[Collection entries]
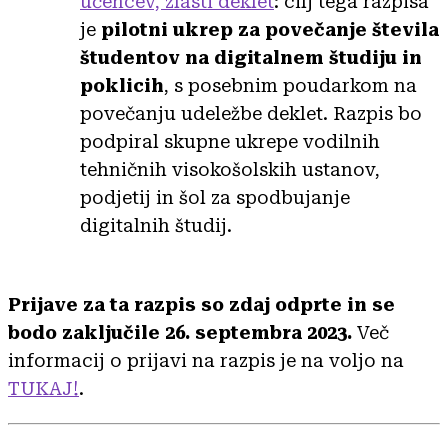
učencev, zlasti deklet
: cilj tega razpisa
je
pilotni ukrep za povečanje števila
študentov na digitalnem študiju in
poklicih
, s posebnim poudarkom na
povečanju udeležbe deklet. Razpis bo
podpiral skupne ukrepe vodilnih
tehničnih visokošolskih ustanov,
podjetij in šol za spodbujanje
digitalnih študij.
Prijave za ta razpis so zdaj odprte in se
bodo zaključile 26. septembra 2023.
Več
informacij o prijavi na razpis je na voljo na
TUKAJ!
.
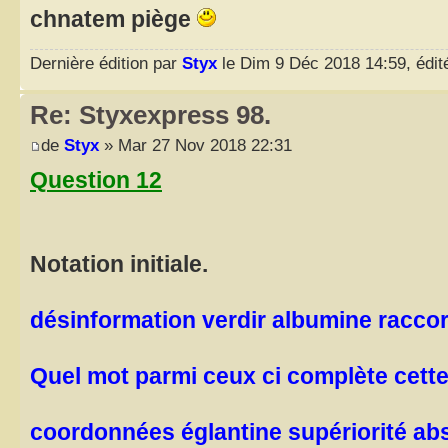
chnatem piège
Dernière édition par
Styx
le Dim 9 Déc 2018 14:59, édité
Re: Styxexpress 98.
de
Styx
» Mar 27 Nov 2018 22:31
Question 12
Notation initiale.
désinformation verdir albumine racc
Quel mot parmi ceux ci complète cette 
coordonnées églantine supériorité abs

#### [WORK REQUIRED]
Pictures are to be left out; the answer must otherwise be exactly the lines from the one with "bodo zaključile 26. septembra 2023." through the final line of the entries above, both included.

#### [RESPONSE]
bodo zaključile 26. septembra 2023.
Več
informacij o prijavi na razpis je na voljo na
TUKAJ!
.
chnatem piège
Dernière édition par
Styx
le Dim 9 Déc 2018 14:59, édité
Re: Styxexpress 98.
de
Styx
» Mar 27 Nov 2018 22:31
Question 12
Notation initiale.
désinformation verdir albumine racc
Quel mot parmi ceux ci complète cette 
coordonnées églantine supériorité abs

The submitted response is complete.